I’m pretty sure that all I’m doing here is re-inventing a cluster analysis, which is what I suspected I’d need way back at the beginning of the project. Still, I think there’s value in the stepwise approach, though, and I feel a lot more comfortable about what’s going on in the data now that I’ve really thought this through. I try never to use an analysis until I’ve fully understood it, especially when it’s a black box function in an unfamiliar tool. Unlike a physical medium, data is a space where you can apply just about any transform, and there’s very little to stop you or force a reality check. If I make a mistake with weaving, my materials will contradict me, and I’ll end up with a very visible tangle. With code, I could be doing something completely illogical, and R will probably still return a number. Understanding what that number means and whether you can trust it is an entirely different matter. In an abstract context, experience is all about knowing how to error check, and how to catch problems early when things start going off the rails. Without a deep understanding of how a function works or a way to evaluate its output, it’s easy to make mistakes. Re-inventing or re-deriving the analysis from basic principles might be an inefficient way to go about things, but it’s always important to develop a sense of the data before wading in, and I almost always find that it’s worth the time.
At this point, I have a very clear idea of what I need for the first step of this analysis, and counting all of those intersections is going to be extremely tedious in Excel.

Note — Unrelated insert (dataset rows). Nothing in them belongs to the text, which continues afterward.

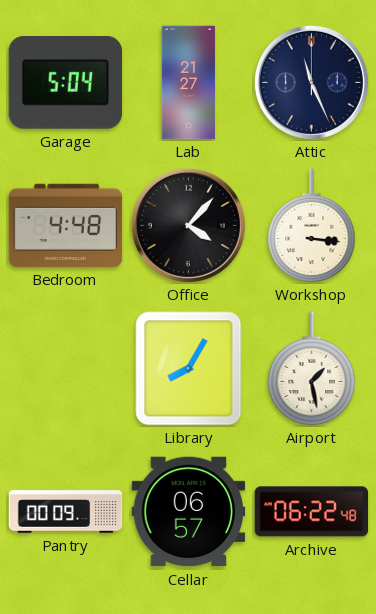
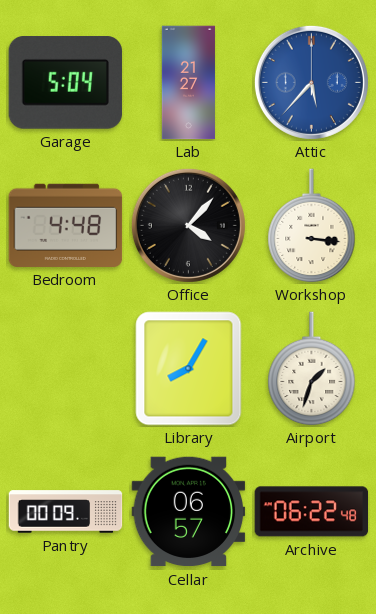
Attic: 11:26 -> 5:37
Attic dial: navy -> blue
Airport: 1:28 -> 1:33
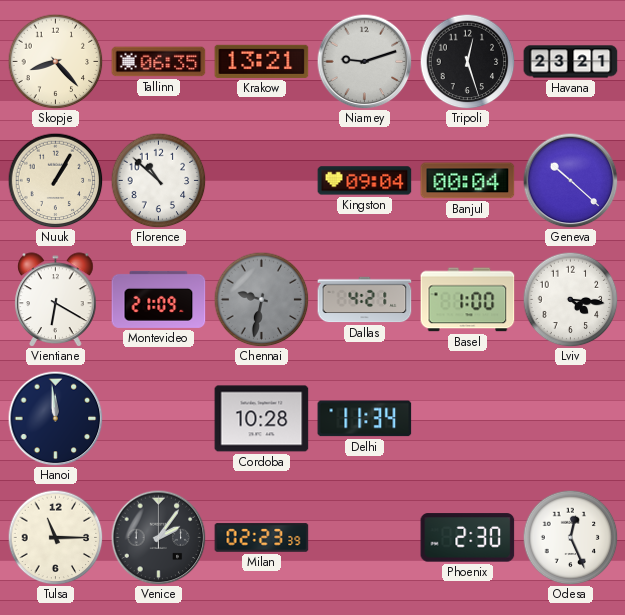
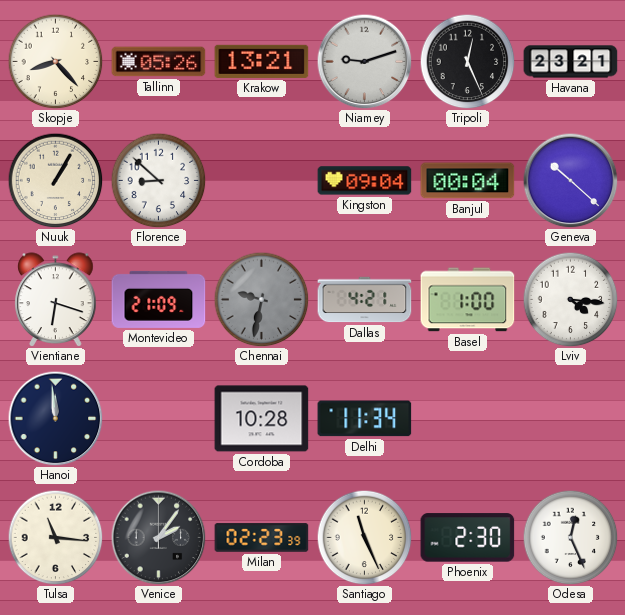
Tallinn: 06:35 -> 05:26
Tripoli: 12:27 -> 12:26
Florence: 10:52 -> 8:52
Vientiane: 6:20 -> 6:18
Tulsa: 11:15 -> 11:16
Santiago: none -> 11:26
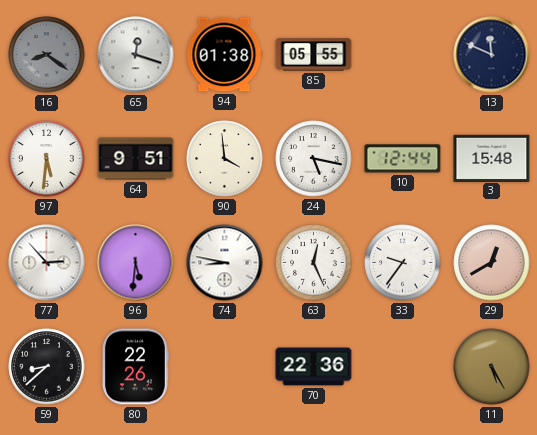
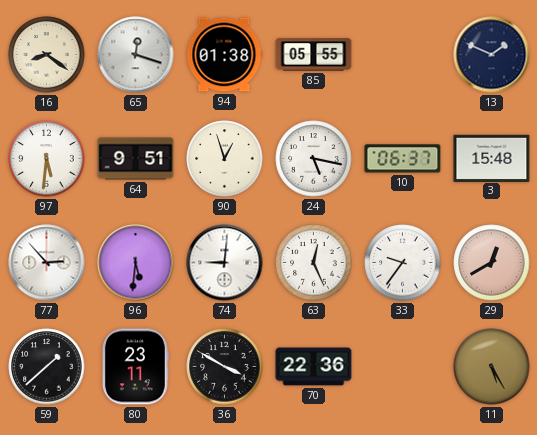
16 dial: grey -> cream
13: 11:49 -> 1:49
90: 3:59 -> 12:57
10: 12:44 -> 06:37
74: 8:47 -> 9:01
59: 8:38 -> 1:38
80: 22:26 -> 23:11
36: none -> 3:50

This tells me that it’s time to head back into R to see if I can figure out how to structure an analysis there to give me the data that I want.

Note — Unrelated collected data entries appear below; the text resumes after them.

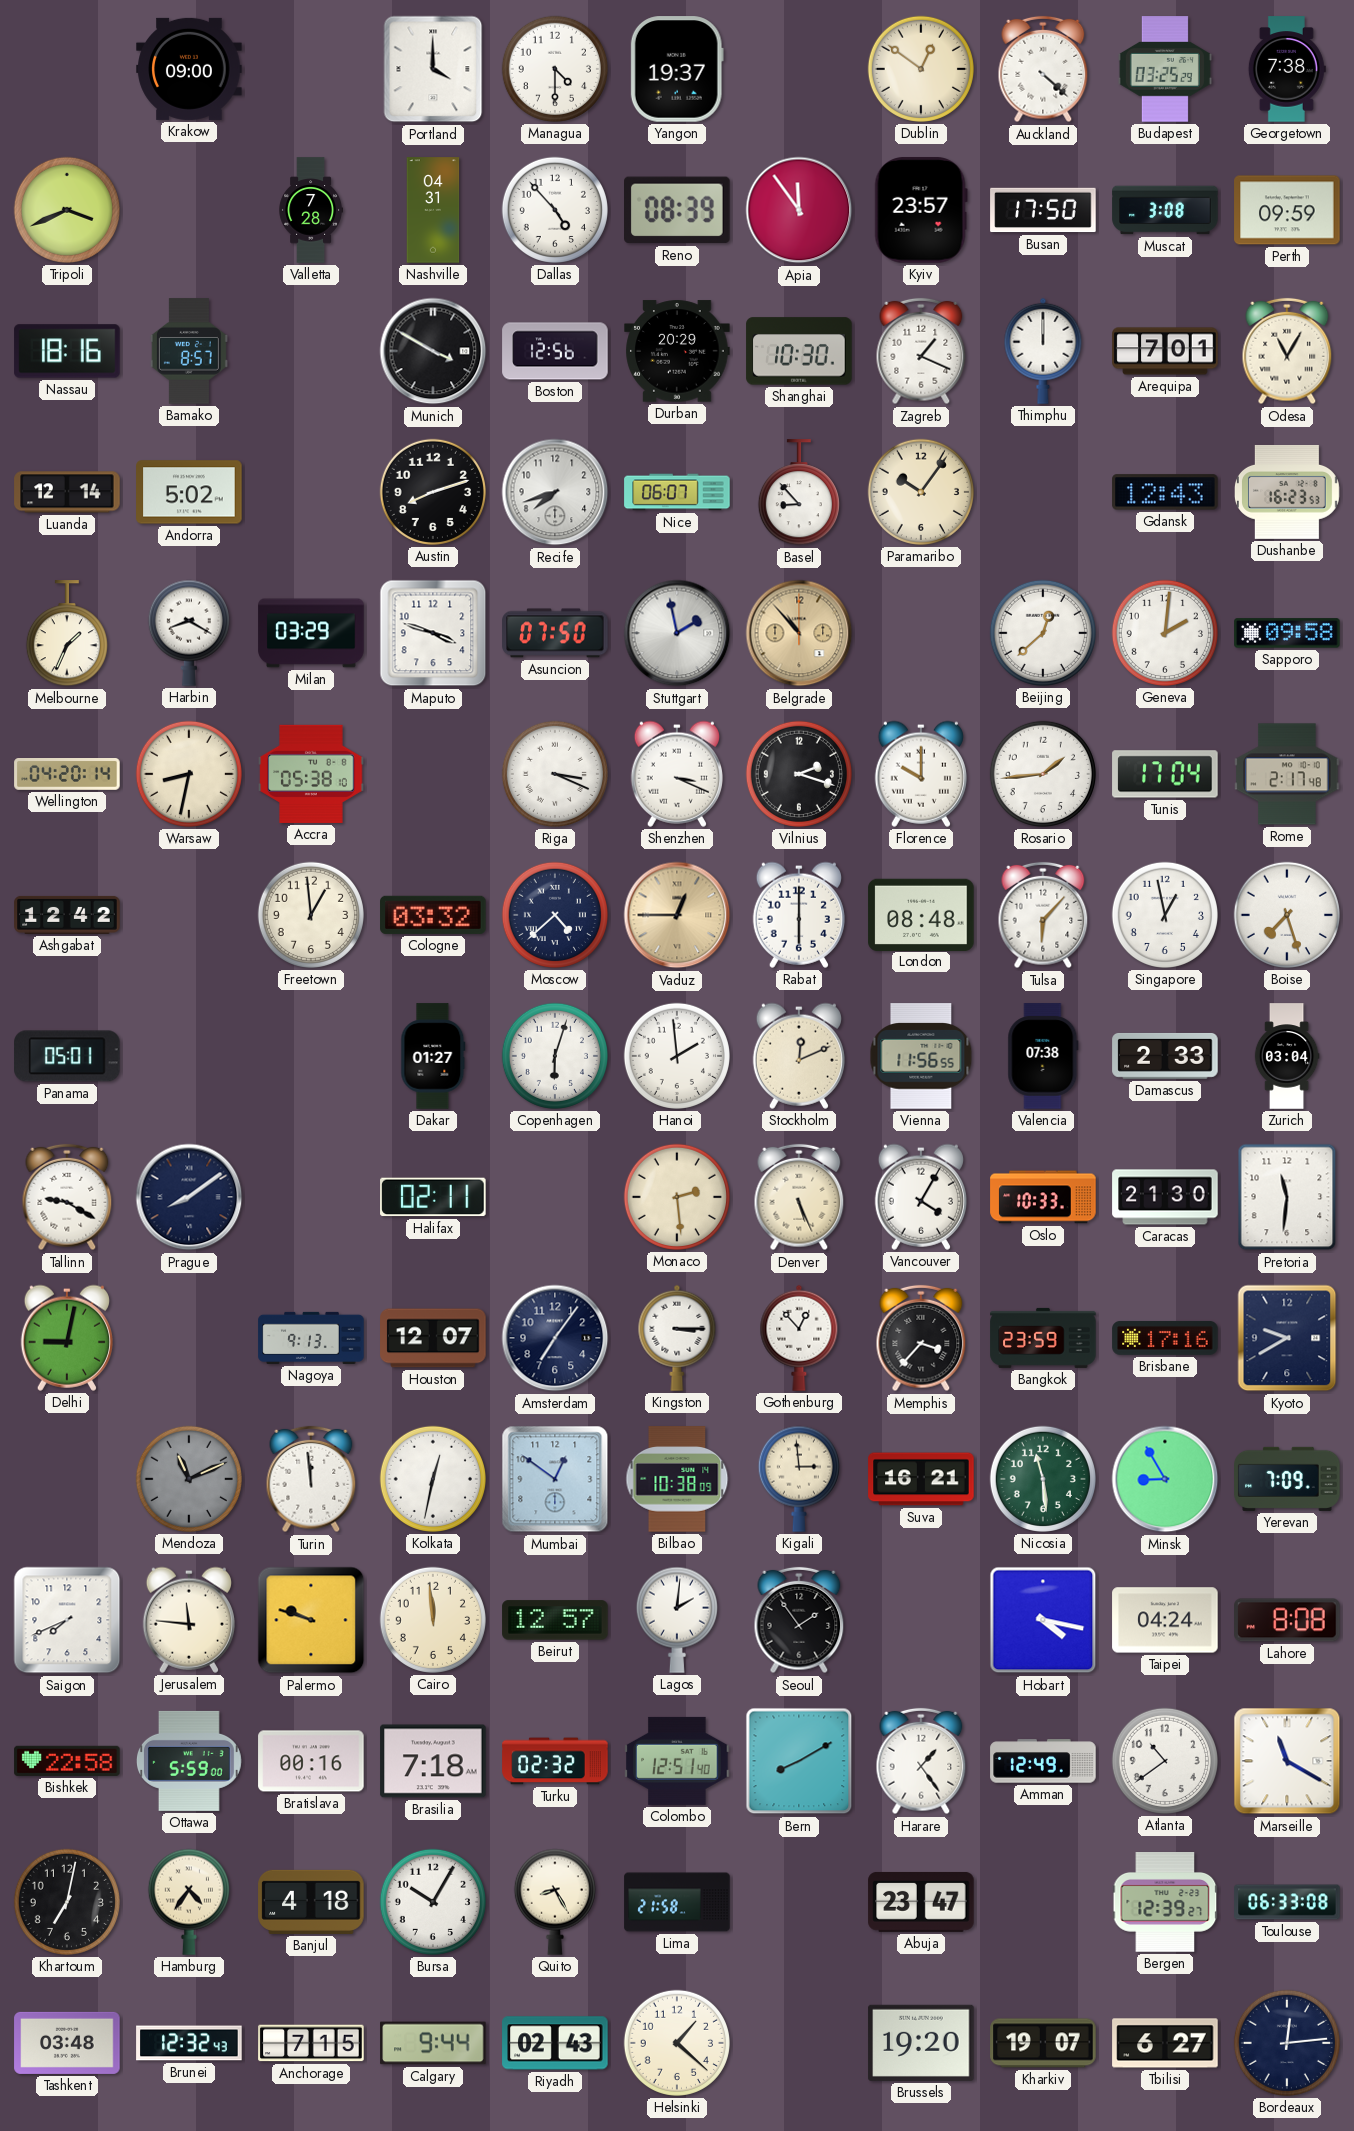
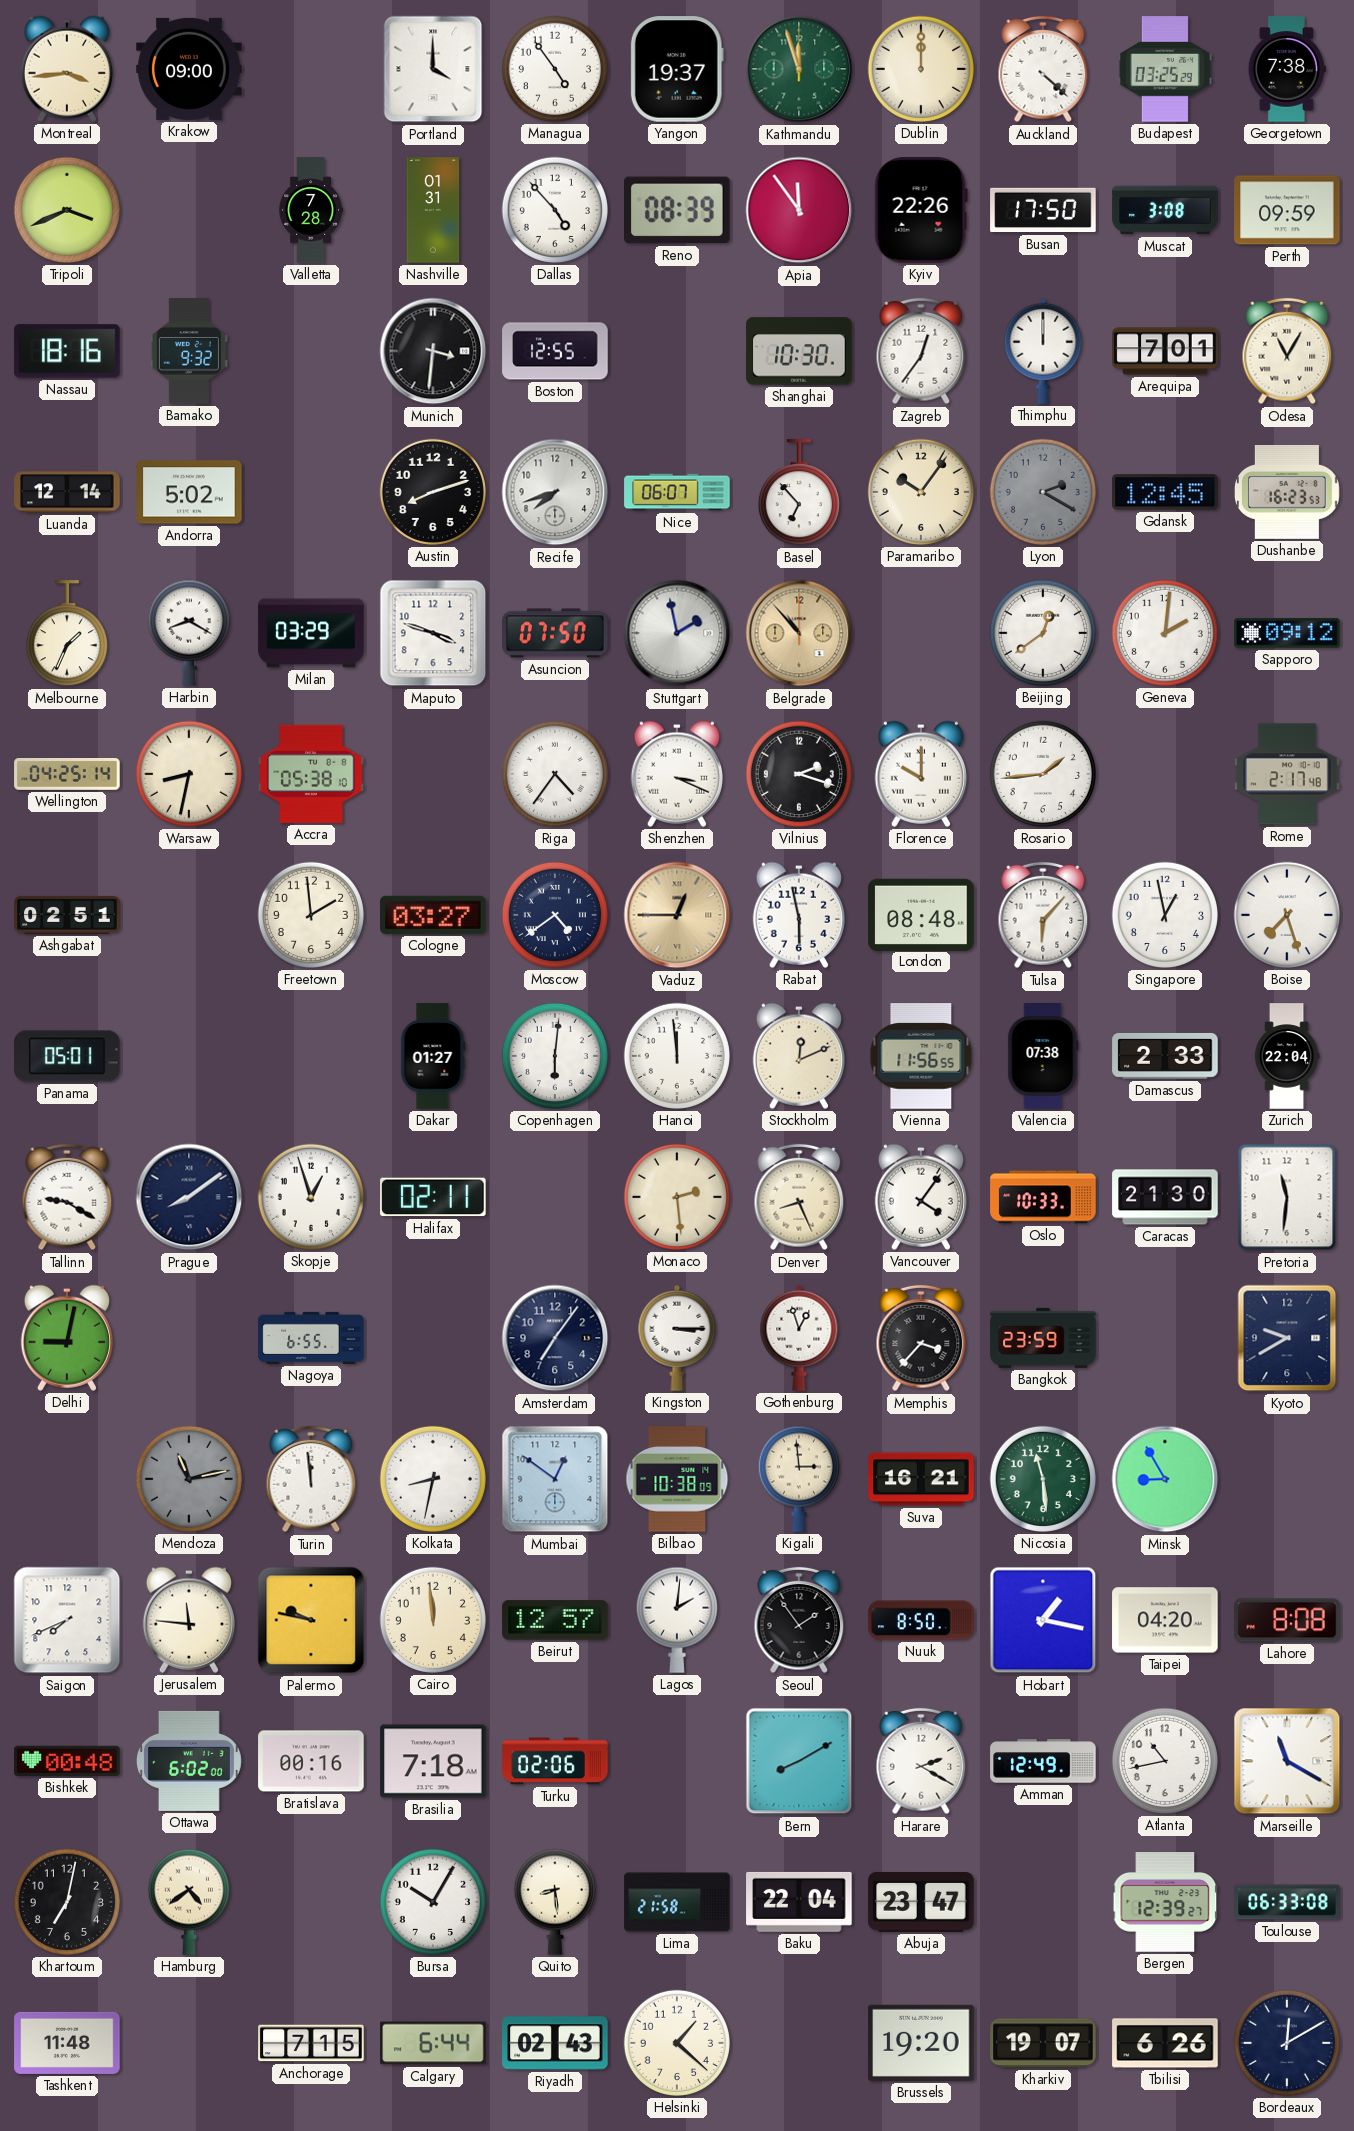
Montreal: none -> 3:44
Managua: 4:30 -> 4:54
Kathmandu: none -> 11:57
Dublin: 12:51 -> 12:00
Nashville: 04:31 -> 01:31
Kyiv: 23:57 -> 22:26
Bamako: 8:57 -> 9:32
Munich: 3:50 -> 3:31
Boston: 12:56 -> 12:55
Durban: 20:29 -> none
Zagreb: 1:19 -> 12:36
Basel: 8:53 -> 6:53
Lyon: none -> 2:20
Gdansk: 12:43 -> 12:45
Beijing: 12:38 -> 12:39
Sapporo: 09:58 -> 09:12
Wellington: 04:20 -> 04:25
Riga: 3:19 -> 4:36
Tunis: 17:04 -> none
Ashgabat: 12:42 -> 02:51
Freetown: 12:59 -> 1:59
Cologne: 03:32 -> 03:27
Moscow: 4:38 -> 4:39
Rabat: 6:00 -> 5:58
Copenhagen: 6:03 -> 6:01
Hanoi: 1:59 -> 11:59
Zurich: 03:04 -> 22:04
Skopje: none -> 12:57
Denver: 5:26 -> 8:26
Vancouver: 4:05 -> 4:06
Nagoya: 9:13 -> 6:55
Houston: 12:07 -> none
Gothenburg: 12:53 -> 12:57
Brisbane: 17:16 -> none
Mendoza: 11:11 -> 11:13
Kolkata: 12:32 -> 8:32
Yerevan: 7:09 -> none
Palermo: 9:48 -> 9:47
Nuuk: none -> 8:50
Hobart: 4:17 -> 1:17
Taipei: 04:24 -> 04:20
Bishkek: 22:58 -> 00:48
Ottawa: 5:59 -> 6:02
Turku: 02:32 -> 02:06
Colombo: 12:51 -> none
Harare: 1:24 -> 2:20
Atlanta: 10:39 -> 10:43
Hamburg: 4:36 -> 4:39
Banjul: 4:18 -> none
Quito: 8:25 -> 8:29
Baku: none -> 22:04
Tashkent: 03:48 -> 11:48
Brunei: 12:32 -> none
Calgary: 9:44 -> 6:44
Tbilisi: 6:27 -> 6:26
Bordeaux: 12:14 -> 12:10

I’m not investing too much time on the visualization code right now, because I’m pretty sure that this is just a temporary state on the way to somewhere else: I fully expect that I will get this dataset where I want it and immediately decide to visualize it in a different way. I will almost certainly need a different visualization for communicating insights from this data, though I suspect that the tapestry I’m developing here might remain the eye-catching overview that’s needed to draw people in. It’s very uncommon for the visual you use to explore the data to be the same as the one you use to present the information. You need to work your way through and build up to the analysis (and that’s usually the most interesting part), but when you want to communicate an idea to someone else, you really can’t expect them to spend months figuring out what it means. Most of the time, these fascinating in-process visualizations turn out to be no more than blips in the learning journey. Falling too deeply in love with either the concept or the visual form at this stage would be a mistake.

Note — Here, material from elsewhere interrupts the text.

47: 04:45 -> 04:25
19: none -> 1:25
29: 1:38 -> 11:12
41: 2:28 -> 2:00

The idea of a treemap has been a fairly insistent presence in the back of my mind from the beginning of this project. That’s unexpected, because I don’t usually have a lot of use for that type of chart, but a treemap is really just an aggregated version of my stripe buckets, above. It may be that this project is precisely the time when I need that particular tool; only time will tell.
Regardless of the final visual output, we’re still firmly in sketch mode here. I don’t want to get too deep into something that’s only going to change. Still, it’s worth working on the display code in parallel with the data analysis in R, because that may inform how I structure the analysis and the output, and will help me to think through (and possibly error check) some of the details as I go. Having an automated way to quickly visualize the output will also save a lot of time as I start to get into this more detailed refinement of the dataset.